I don't think IDEs are really a big issue. Having said that, I'm just about done with a first cut at a plugin for IntelliJ (my REPL is being flaky). I understand that Eclipse is much, much more popular, but I like IntelliJ much, much better. Plus, I suspect the intersection of Java developers interested in Arc and Java developers who use IntelliJ will be slightly higher.
A good IDE makes programming easier, but I don't think that Eclipse fits the bill in that regard. I personally prefer NetBeans for a lot of reasons (IntelliJ is much better, and the most recent versions of Visual C#/etc are getting there). I'm not talking about wizards here; there are some things that I like using wizards for, mainly things that are just tedious like creating web service clients for a provided WSDL, I'm talking about useful things like organizing and navigating source code.
A good IDE helps you with large projects, especially with multiple developers, and a bad IDE is just a glorified editor with a lot of extra clutter. Eclipse is that with a lot of extra bugginess, IMO. Given all of the assinine bugs I've found in it, I'm frankly amazed that anyone uses it, let alone uses it as a platform for their own tools (Flex?).
I'm just getting into Lisp again after being introduced to it in college before learning how to program, and I'm liking it quite a bit. I'm using JEdit and DrScheme for the most part, and it's working pretty well so far. But I'd rather use IntelliJ or Visual C# or SharpDevelop, because I'm lazy and don't want to waste time with stuff that isn't actually programming.
I think one reason that Rails has done so well is that the vast majority of the people who use it don't write much code.
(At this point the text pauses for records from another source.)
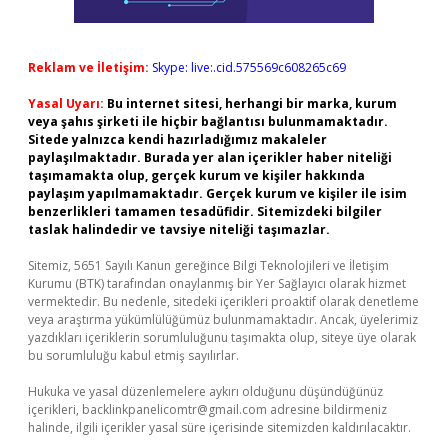
Reklam ve İletişim:
Skype: live:.cid.575569c608265c69
Yasal Uyarı:
Bu internet sitesi, herhangi bir marka, kurum
veya şahıs şirketi ile hiçbir bağlantısı bulunmamaktadır.
Sitede yalnızca kendi hazırladığımız makaleler
paylaşılmaktadır. Burada yer alan içerikler haber niteliği
taşımamakta olup, gerçek kurum ve kişiler hakkında
paylaşım yapılmamaktadır. Gerçek kurum ve kişiler ile isim
benzerlikleri tamamen tesadüfidir. Sitemizdeki bilgiler
taslak halindedir ve tavsiye niteliği taşımazlar.
Sitemiz, 5651 Sayılı Kanun gereğince Bilgi Teknolojileri ve İletişim
Kurumu (BTK) tarafından onaylanmış bir Yer Sağlayıcı olarak hizmet
vermektedir. Bu nedenle, sitedeki içerikleri proaktif olarak denetleme
veya araştırma yükümlülüğümüz bulunmamaktadır. Ancak, üyelerimiz
yazdıkları içeriklerin sorumluluğunu taşımakta olup, siteye üye olarak
bu sorumluluğu kabul etmiş sayılırlar.
Hukuka ve yasal düzenlemelere aykırı olduğunu düşündüğünüz
içerikleri,
backlinkpanelicomtr@gmail.com
adresine bildirmeniz
halinde, ilgili içerikler yasal süre içerisinde sitemizden kaldırılacaktır.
Most of the code that they "write" is stuff they got from someone else via one of the forums. It's stunningly easy to build a reasonable though generic-looking site in Rails without writing much code, which makes it great for newbies.
For large projects, in my experience Rails falls flat on its face. When I ditched that company, our developers were spending about as much time running unit tests as they were writing code. That ended up being about as agile as a beached trimaster with torn sails. (Rails didn't force us into that approach, nepotism did. A collection of small Rails apps would have worked pretty well.)